Some of our moorings primarily had hydrophones that listen to the melting and calving events. Other moorings had ADCPs (Acoustic Doppler Current Profilers) on them (to image the velocity field above the mooring), and sensors to measure the ocean temperatures and salinities. Teledyne RD Instruments kindly supported this project by lending us one of their new 5-beam Sentinel V 300 kHz ADCPs (see photos below) that we deployed on one of our “ABLE” moorings.

When we recovered the moorings, they had significant build-up of sediments and small rocks on them, which presumably came from a combination of melting glacial ice, calving events, and strong near-bottom flows.

Sentinel_V_recovered2.jpg

One of our ADCPs moorings was directly hit by a calving event (TWICE!), which was evident both from the acoustics signals (below) reflecting directly off of the newly formed iceberg (right at the bottom!), and the pressure record of the instrument, which indicate that the entire mooring dropped 4 m at the time of the calving event. Either it was pushed down a slope, or the moraine that the mooring was deployed on slumped.

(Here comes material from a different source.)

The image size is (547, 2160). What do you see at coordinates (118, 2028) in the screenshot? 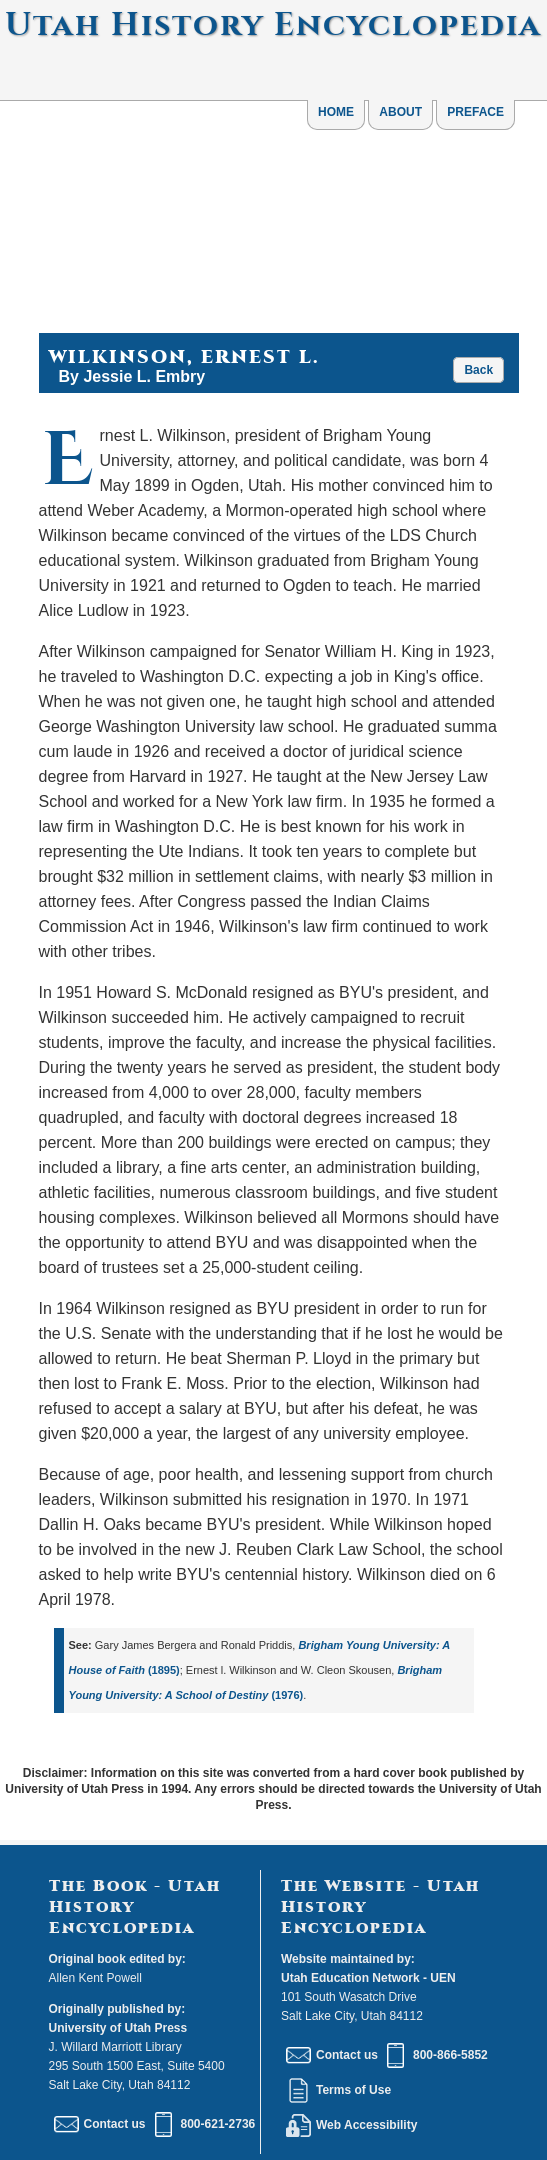 I see `University of Utah Press` at bounding box center [118, 2028].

The calving event that moved ABLE. At 16:35 on Sept 6, a huge piece of ice fractured from the terminus, sweeping up and past our bottom lander as it rose to the surface, pulling with it a massive quantity of warm, deep waters. Within seconds, signal…

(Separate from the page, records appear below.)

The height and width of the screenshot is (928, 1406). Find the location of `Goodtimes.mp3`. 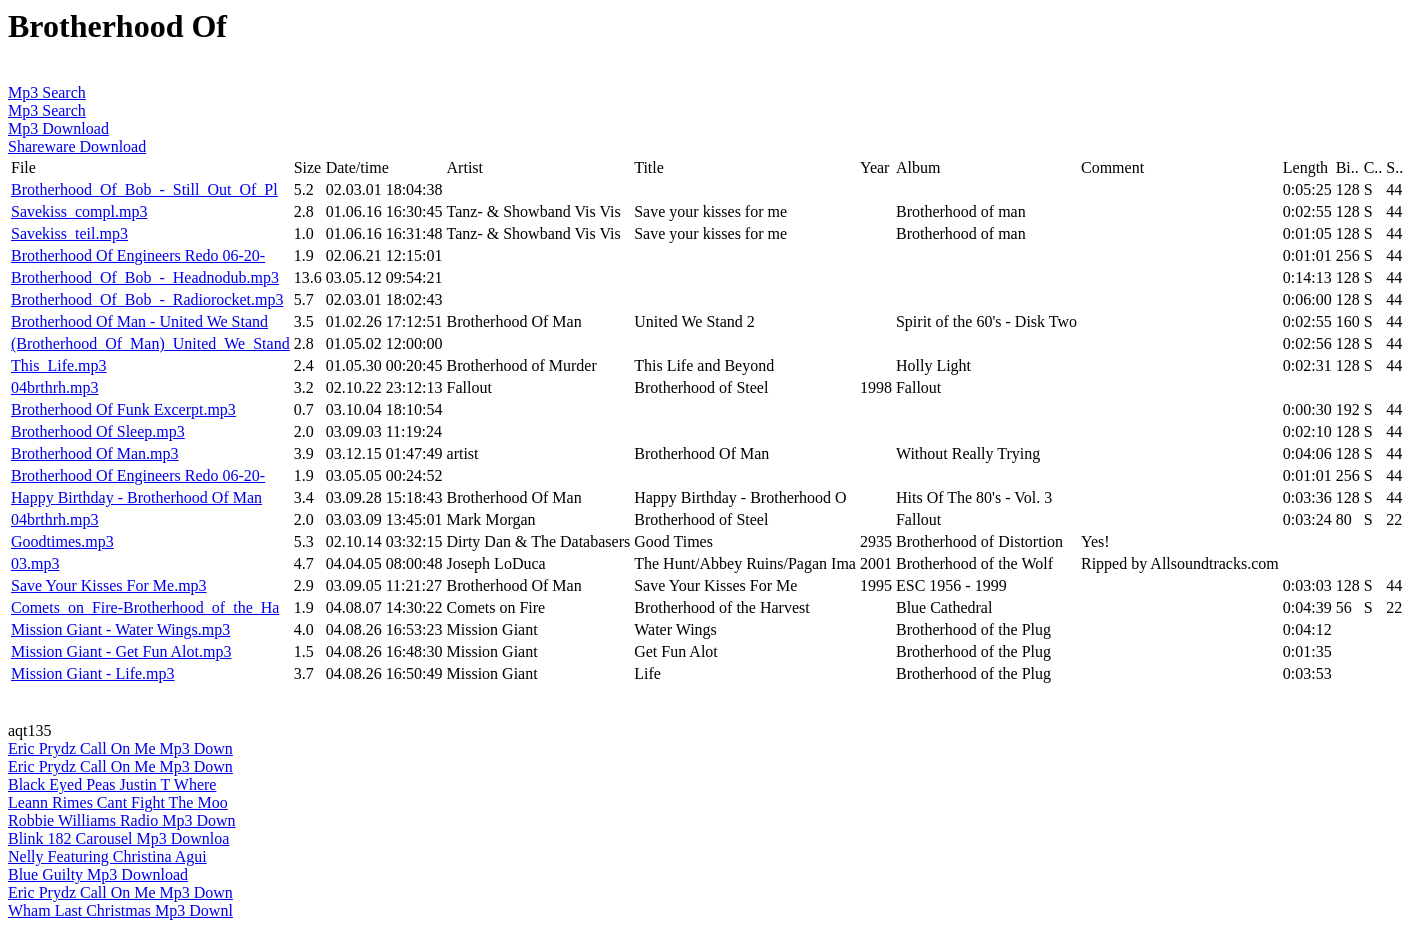 Goodtimes.mp3 is located at coordinates (62, 541).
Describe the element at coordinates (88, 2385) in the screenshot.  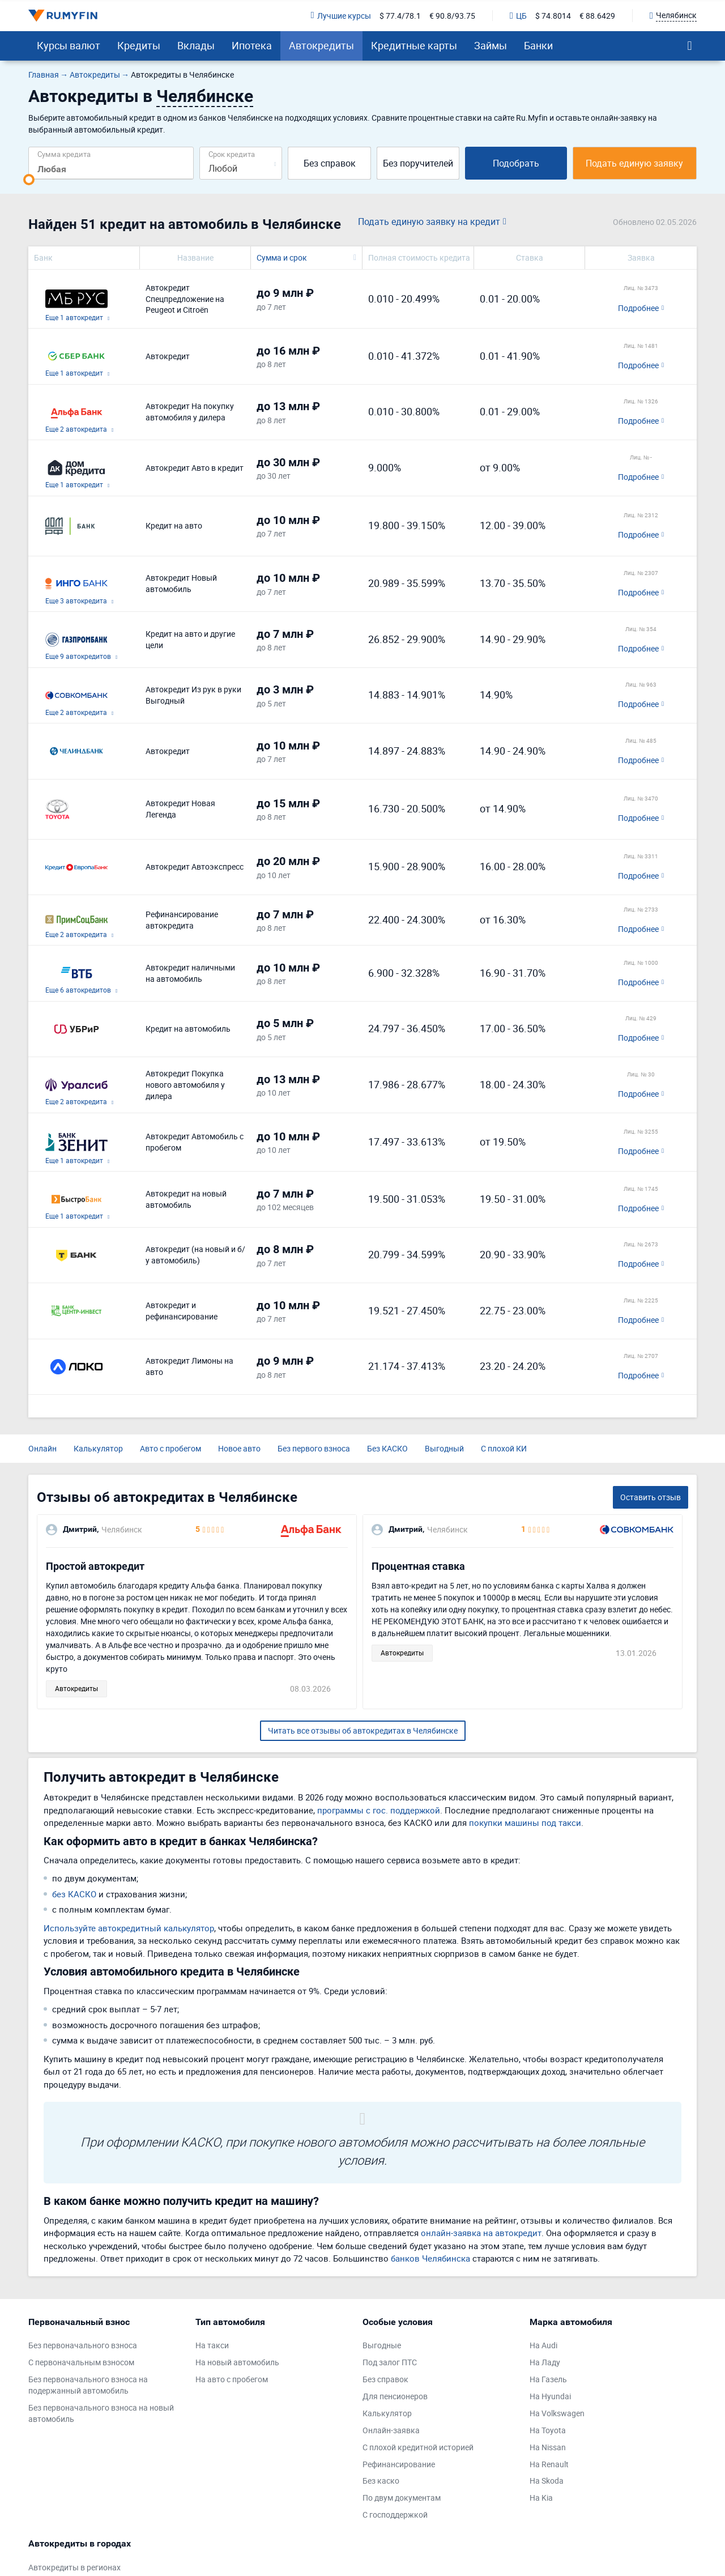 I see `Без первоначального взноса на подержанный автомобиль` at that location. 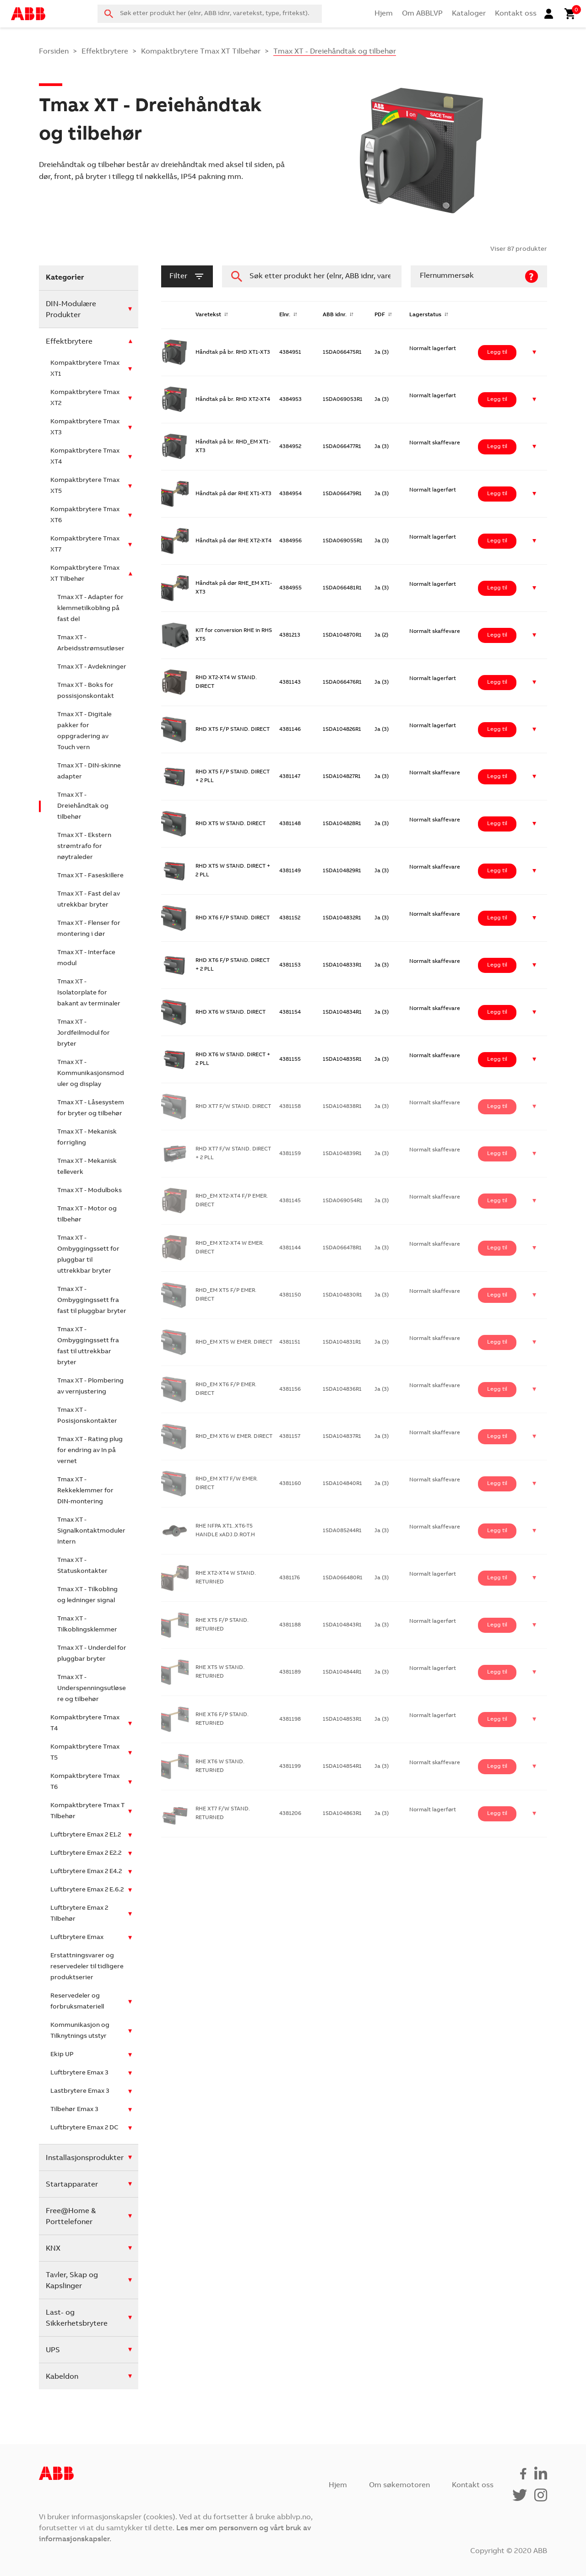  Describe the element at coordinates (86, 1872) in the screenshot. I see `Luftbrytere Emax 2 E4.2` at that location.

The calving event that moved ABLE. At 16:35 on Sept 6, a huge piece of ice fractured from the terminus, sweeping up and past our bottom lander as it rose to the surface, pulling with it a massive quantity of warm, deep waters. Within seconds, signals were observed of this event were observed throughout the fjord. Was this something special? NO — not at all! Leconte Glacier flows at 20-30 m every day - which means every day or two there is an event of this size. The pictures at right are a sequence of images from the time-lapse cameras that Jason Amundson and Christian Keinholz set up on the fjord’s cliffs. The inset to the left shows the horizontal and vertical velocities that the deep ADCP mooring recorded during this time.